After that came an endless line of law enforcement vehicles with all of the officers inside in their dress uniforms wearing white gloves.  Many were crying as they drove by, some nodded and waved to the crowds.  I’ve never seen anything like it in my life.  Even though the streets were lined with thousands of people, when the casket passed it was almost silent other than the sound of the vehicles in the procession. It seemed a little surreal. The entire experience was both sobering and heartwarming.
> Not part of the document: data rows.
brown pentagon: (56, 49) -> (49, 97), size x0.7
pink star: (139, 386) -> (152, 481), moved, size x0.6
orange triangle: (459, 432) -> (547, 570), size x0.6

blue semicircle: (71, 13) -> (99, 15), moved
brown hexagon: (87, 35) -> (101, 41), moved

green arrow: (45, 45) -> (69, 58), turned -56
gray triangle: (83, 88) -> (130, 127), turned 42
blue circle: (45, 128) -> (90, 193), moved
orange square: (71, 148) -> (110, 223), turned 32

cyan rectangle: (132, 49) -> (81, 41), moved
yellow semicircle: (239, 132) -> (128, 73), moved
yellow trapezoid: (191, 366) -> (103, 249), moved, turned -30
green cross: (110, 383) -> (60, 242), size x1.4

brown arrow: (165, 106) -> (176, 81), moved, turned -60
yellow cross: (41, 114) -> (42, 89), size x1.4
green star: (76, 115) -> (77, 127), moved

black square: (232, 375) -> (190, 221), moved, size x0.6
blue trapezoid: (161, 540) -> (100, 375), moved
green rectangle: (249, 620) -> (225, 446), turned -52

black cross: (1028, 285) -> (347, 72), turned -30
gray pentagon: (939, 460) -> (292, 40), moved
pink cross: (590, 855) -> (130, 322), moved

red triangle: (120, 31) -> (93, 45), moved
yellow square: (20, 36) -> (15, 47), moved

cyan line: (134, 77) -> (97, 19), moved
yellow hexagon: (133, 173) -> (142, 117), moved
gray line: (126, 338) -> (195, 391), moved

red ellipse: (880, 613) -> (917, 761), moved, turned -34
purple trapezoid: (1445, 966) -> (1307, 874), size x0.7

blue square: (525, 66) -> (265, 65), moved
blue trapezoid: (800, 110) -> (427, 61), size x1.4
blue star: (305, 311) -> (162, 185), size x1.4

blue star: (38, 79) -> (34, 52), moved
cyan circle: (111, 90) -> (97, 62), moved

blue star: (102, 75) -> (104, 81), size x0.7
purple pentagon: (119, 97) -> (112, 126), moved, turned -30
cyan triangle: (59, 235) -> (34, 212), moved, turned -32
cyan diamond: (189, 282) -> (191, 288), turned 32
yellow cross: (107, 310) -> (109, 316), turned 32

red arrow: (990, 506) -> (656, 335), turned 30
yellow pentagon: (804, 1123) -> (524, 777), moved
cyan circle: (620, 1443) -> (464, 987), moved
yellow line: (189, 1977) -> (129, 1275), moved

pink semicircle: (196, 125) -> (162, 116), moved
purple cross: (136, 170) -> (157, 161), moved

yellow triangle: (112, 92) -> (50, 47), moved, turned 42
Last week I watched an interview with Jennifer Hudson where she talked about being “lifted up by love” from her fans and supporters after the murder of her mother, brother and nephew.  I cried as I listened because I know exactly what she’s talking about.  At my sister’s funeral, I remember literally feeling enveloped and protected by love from everyone there.  It didn’t matter whether I knew them or not. The simple fact of them being there to honor and remember someone I loved so deeply meant the world to me. Ogden residents and many others came out yesterday to lift up the family and friends of Jared Francom.  Whether we knew them or not, I have to think that in some small way it helped.   
Yesterday I was especially proud to say I live in Ogden.  Our community came together to honor and mourn a fallen officer and show support to his family and colleagues. It didn’t matter whether or not people agreed with how and why he died, who enforces the laws, or how they’re enforced by our city’s police.  Yesterday was simply about community, compassion and respect.  


  1. Thanks for writing this. It was a beautiful and moving tribute. I can only imagine how it must have felt to witness this event. I too hope the family felt lifted up by the love from the community.


  2. What a wonderful city you live in. The pictures tell a story, but your words tell it even better. Thank you for the effort it took to write this and share it with me.

  3. It is special when a community comes together after a tragedy. Our little town did something similar when we lost a soldier in Iraq. When our local troops came home the community lined the highway to welcome them home. If only we had that same love and respect for each other every day.